Saved entries
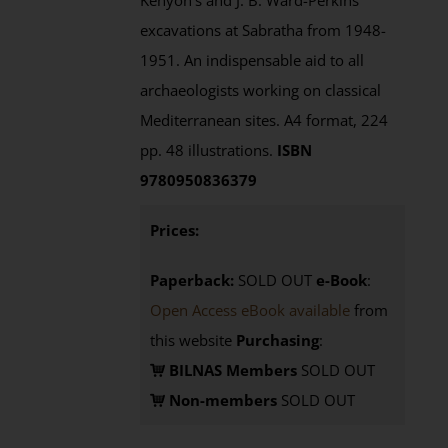
Kenyon's and J. B. Ward-Perkins'
excavations at Sabratha from 1948-
1951. An indispensable aid to all
archaeologists working on classical
Mediterranean sites. A4 format, 224
pp. 48 illustrations.
ISBN
9780950836379
Prices:
Paperback:
SOLD OUT
e-Book
:
Open Access eBook available
from
this website
Purchasing
:
BILNAS Members
SOLD OUT
Non-members
SOLD OUT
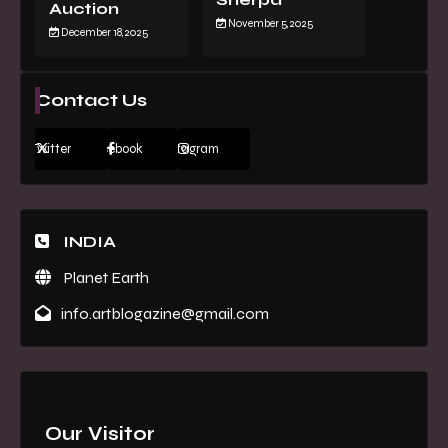
Auction
November 5, 2025
December 18, 2025
Contact Us
Twitter
Facebook
Instagram
INDIA
Planet Earth
info.artblogazine@gmail.com
Our Visitor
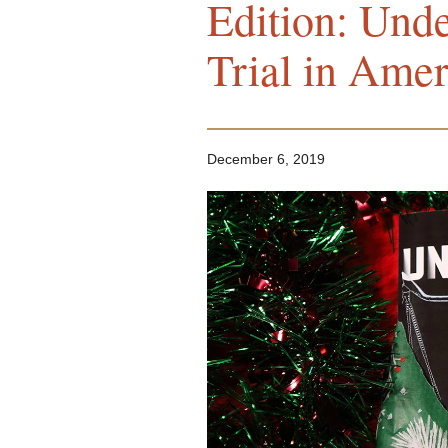
Edition: Unde
Trial in Amer
December 6, 2019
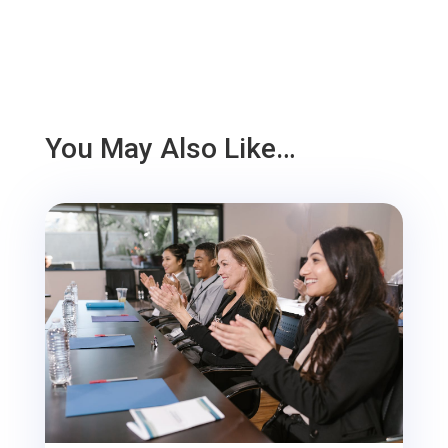
You May Also Like…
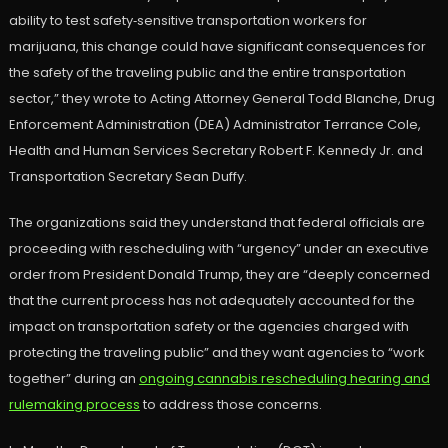
ability to test safety‑sensitive transportation workers for
marijuana, this change could have significant consequences for
the safety of the traveling public and the entire transportation
sector,” they wrote to Acting Attorney General Todd Blanche, Drug
Enforcement Administration (DEA) Administrator Terrance Cole,
Health and Human Services Secretary Robert F. Kennedy Jr. and
Transportation Secretary Sean Duffy.
The organizations said they understand that federal officials are
proceeding with rescheduling with “urgency” under an executive
order from President Donald Trump, they are “deeply concerned
that the current process has not adequately accounted for the
impact on transportation safety or the agencies charged with
protecting the traveling public” and they want agencies to “work
together” during an
ongoing cannabis rescheduling hearing and
rulemaking process
to address those concerns.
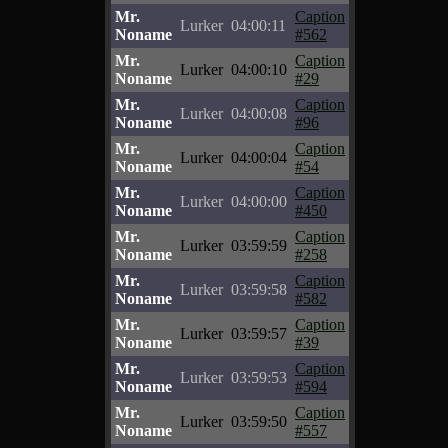
Mr.
Caption
Lurker
04:00:11
Noname
#562
Mr.
Caption
Lurker
04:00:10
Noname
#29
Mr.
Caption
Lurker
04:00:08
Noname
#96
Mr.
Caption
Lurker
04:00:04
Noname
#54
Mr.
Caption
Lurker
04:00:00
Noname
#450
Mr.
Caption
Lurker
03:59:59
Noname
#258
Mr.
Caption
Lurker
03:59:58
Noname
#582
Mr.
Caption
Lurker
03:59:57
Noname
#39
Mr.
Caption
Lurker
03:59:53
Noname
#594
Mr.
Caption
Lurker
03:59:50
Noname
#557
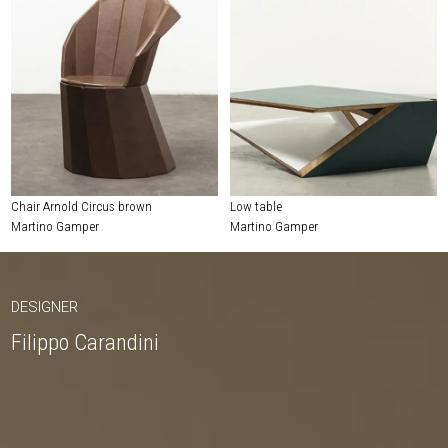
Chair Arnold Circus brown
Low table
Martino Gamper
Martino Gamper
DESIGNER
Filippo Carandini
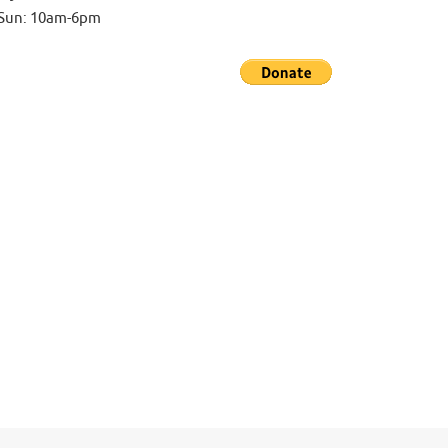
-Sun: 10am-6pm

> _TASK BRIEF_
Retype the data word for word and keep the pictures out of it.

> _WRITTEN SOLUTION_
Kenyon's and J. B. Ward-Perkins'
excavations at Sabratha from 1948-
1951. An indispensable aid to all
archaeologists working on classical
Mediterranean sites. A4 format, 224
pp. 48 illustrations.
ISBN
9780950836379
Prices:
Paperback:
SOLD OUT
e-Book
:
Open Access eBook available
from
this website
Purchasing
:
BILNAS Members
SOLD OUT
Non-members
SOLD OUT
Auction
November 5, 2025
December 18, 2025
Contact Us
Twitter
Facebook
Instagram
INDIA
Planet Earth
info.artblogazine@gmail.com
Our Visitor
Edition: Unde
Trial in Amer
December 6, 2019
You May Also Like…
ability to test safety‑sensitive transportation workers for
marijuana, this change could have significant consequences for
the safety of the traveling public and the entire transportation
sector,” they wrote to Acting Attorney General Todd Blanche, Drug
Enforcement Administration (DEA) Administrator Terrance Cole,
Health and Human Services Secretary Robert F. Kennedy Jr. and
Transportation Secretary Sean Duffy.
The organizations said they understand that federal officials are
proceeding with rescheduling with “urgency” under an executive
order from President Donald Trump, they are “deeply concerned
that the current process has not adequately accounted for the
impact on transportation safety or the agencies charged with
protecting the traveling public” and they want agencies to “work
together” during an
ongoing cannabis rescheduling hearing and
rulemaking process
to address those concerns.
Mr.
Caption
Lurker
04:00:11
Noname
#562
Mr.
Caption
Lurker
04:00:10
Noname
#29
Mr.
Caption
Lurker
04:00:08
Noname
#96
Mr.
Caption
Lurker
04:00:04
Noname
#54
Mr.
Caption
Lurker
04:00:00
Noname
#450
Mr.
Caption
Lurker
03:59:59
Noname
#258
Mr.
Caption
Lurker
03:59:58
Noname
#582
Mr.
Caption
Lurker
03:59:57
Noname
#39
Mr.
Caption
Lurker
03:59:53
Noname
#594
Mr.
Caption
Lurker
03:59:50
Noname
#557
Chair Arnold Circus brown
Low table
Martino Gamper
Martino Gamper
DESIGNER
Filippo Carandini
-Sun: 10am-6pm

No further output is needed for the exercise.